- Donald Trump pediu que Irã encerre o programa nuclear e pare de matar manifestantes; afirmou que uma grande armada dos EUA está a caminho do Irã e que seria ótimo não precisar usá-la.
- O presidente afirmou que as forças de protesto têm sido mortas a milhares e que já conseguiu impedir execuções no Irã.
- Trump mencionou que pretende manter contatos com o governo iraniano, possivelmente por meio de intermediários, e que “duas coisas” devem acontecer para evitar ação militar: nenhum armamento nuclear e parar de matar manifestantes.
- O enviado especial dos EUA, Steve Witkoff, pediu fim ao enriquecimento nuclear, retirada de urânio altamente enriquecido, limites ao programa de mísseis e fim ao apoio a grupos proxy na região.
- Em Turquia, o ministro das Relações Exteriores do Irã, Abbas Araghchi, afirmou que Teerã quer um acordo nuclear mútuo, sem coerção, e criticou a União Europeia pela designação do Corpo de Guardiões da Revolução Islâmica como organização terrorista, sinalizando possíveis repercussões diplomáticas.

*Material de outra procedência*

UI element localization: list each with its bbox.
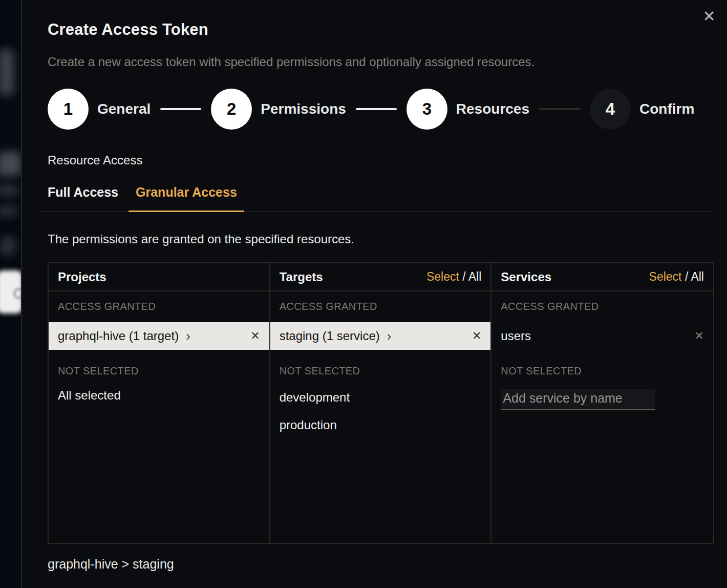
step-confirm[interactable]: 4 Confirm bbox=[590, 89, 694, 130]
step-connector bbox=[160, 108, 201, 110]
access-granted-label: ACCESS GRANTED bbox=[270, 300, 491, 313]
add-service-input[interactable] bbox=[501, 389, 655, 410]
remove-target-icon[interactable]: ✕ bbox=[467, 330, 481, 342]
all-link[interactable]: All bbox=[691, 270, 704, 283]
step-number-badge: 4 bbox=[590, 89, 631, 130]
target-option-development[interactable]: development bbox=[270, 390, 491, 405]
step-label: Permissions bbox=[261, 101, 346, 117]
target-option-production[interactable]: production bbox=[270, 417, 491, 433]
permissions-hint-text: The permissions are granted on the speci… bbox=[48, 232, 714, 246]
step-resources[interactable]: 3 Resources bbox=[407, 89, 529, 130]
select-all-separator: / bbox=[459, 270, 468, 283]
granted-project-row[interactable]: graphql-hive (1 target) › ✕ bbox=[49, 322, 269, 350]
not-selected-label: NOT SELECTED bbox=[49, 364, 269, 377]
projects-column: Projects ACCESS GRANTED graphql-hive (1 … bbox=[49, 263, 270, 543]
chevron-right-icon: › bbox=[387, 329, 392, 343]
step-permissions[interactable]: 2 Permissions bbox=[211, 89, 346, 130]
create-access-token-modal: ✕ Create Access Token Create a new acces… bbox=[21, 0, 727, 588]
step-label: General bbox=[97, 101, 151, 117]
step-label: Resources bbox=[456, 101, 529, 117]
step-connector bbox=[539, 108, 580, 110]
targets-column-header: Targets Select / All bbox=[270, 263, 491, 291]
step-number-badge: 3 bbox=[407, 89, 447, 130]
step-number-badge: 1 bbox=[48, 89, 89, 130]
services-column-body: ACCESS GRANTED users ✕ NOT SELECTED bbox=[491, 291, 713, 543]
resource-access-heading: Resource Access bbox=[48, 153, 714, 167]
select-all-separator: / bbox=[682, 270, 691, 283]
column-title: Targets bbox=[280, 270, 323, 284]
services-column-header: Services Select / All bbox=[491, 263, 713, 291]
wizard-stepper: 1 General 2 Permissions 3 Resources 4 Co… bbox=[48, 89, 714, 130]
blurred-background-ring bbox=[13, 288, 21, 299]
page-title: Create Access Token bbox=[48, 20, 714, 39]
services-column: Services Select / All ACCESS GRANTED use… bbox=[491, 263, 713, 543]
modal-description: Create a new access token with specified… bbox=[48, 55, 714, 69]
blurred-background-shape bbox=[0, 206, 17, 216]
step-number-badge: 2 bbox=[211, 89, 252, 130]
access-mode-tabs: Full Access Granular Access bbox=[40, 185, 714, 212]
tab-granular-access[interactable]: Granular Access bbox=[129, 185, 244, 212]
blurred-background-shape bbox=[0, 152, 21, 176]
all-selected-note: All selected bbox=[49, 388, 269, 403]
blurred-background-shape bbox=[0, 237, 15, 255]
not-selected-label: NOT SELECTED bbox=[491, 364, 713, 377]
granted-target-row[interactable]: staging (1 service) › ✕ bbox=[270, 322, 491, 350]
remove-service-icon[interactable]: ✕ bbox=[690, 330, 704, 342]
targets-column-body: ACCESS GRANTED staging (1 service) › ✕ N… bbox=[270, 291, 491, 543]
select-link[interactable]: Select bbox=[426, 270, 459, 283]
resource-selection-table: Projects ACCESS GRANTED graphql-hive (1 … bbox=[48, 262, 714, 544]
granted-service-label: users bbox=[501, 329, 531, 343]
granted-service-row[interactable]: users ✕ bbox=[491, 322, 713, 350]
tab-full-access[interactable]: Full Access bbox=[40, 185, 125, 212]
access-granted-label: ACCESS GRANTED bbox=[491, 300, 713, 313]
select-link[interactable]: Select bbox=[649, 270, 682, 283]
granted-target-label: staging (1 service) bbox=[280, 329, 380, 343]
targets-column: Targets Select / All ACCESS GRANTED stag… bbox=[270, 263, 492, 543]
column-title: Projects bbox=[58, 270, 106, 284]
not-selected-label: NOT SELECTED bbox=[270, 364, 491, 377]
all-link[interactable]: All bbox=[468, 270, 482, 283]
step-connector bbox=[356, 108, 397, 110]
chevron-right-icon: › bbox=[186, 329, 190, 343]
projects-column-body: ACCESS GRANTED graphql-hive (1 target) ›… bbox=[49, 291, 269, 543]
services-select-all: Select / All bbox=[649, 270, 704, 284]
targets-select-all: Select / All bbox=[426, 270, 481, 284]
granted-project-label: graphql-hive (1 target) bbox=[58, 329, 179, 343]
column-title: Services bbox=[501, 270, 551, 284]
close-icon[interactable]: ✕ bbox=[700, 7, 718, 26]
breadcrumb: graphql-hive > staging bbox=[48, 557, 714, 572]
blurred-background-shape bbox=[0, 49, 14, 95]
blurred-background-shape bbox=[0, 185, 18, 196]
access-granted-label: ACCESS GRANTED bbox=[49, 300, 269, 313]
background-page-strip bbox=[0, 0, 21, 588]
step-general[interactable]: 1 General bbox=[48, 89, 151, 130]
projects-column-header: Projects bbox=[49, 263, 269, 291]
step-label: Confirm bbox=[639, 101, 694, 117]
remove-project-icon[interactable]: ✕ bbox=[245, 330, 260, 342]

Donald Trump avisou o Irã de que deve encerrar o seu programa nuclear e cessar a repressão a manifestantes sob pena de o vasto conjunto de navios de guerra dos Estados Unidos, já deslocado no Oriente Médio, ser utilizado. O presidente afirmou que há várias embarcações grandes a caminho e que seria melhor não recorrer ao uso delas. Os comentários ocorreram durante a première de um documentário, enquanto o ministro das Relações Exteriores iraniano, Hossein Amirabdollahian, chegou a Turquia para encontros com autoridades turcas.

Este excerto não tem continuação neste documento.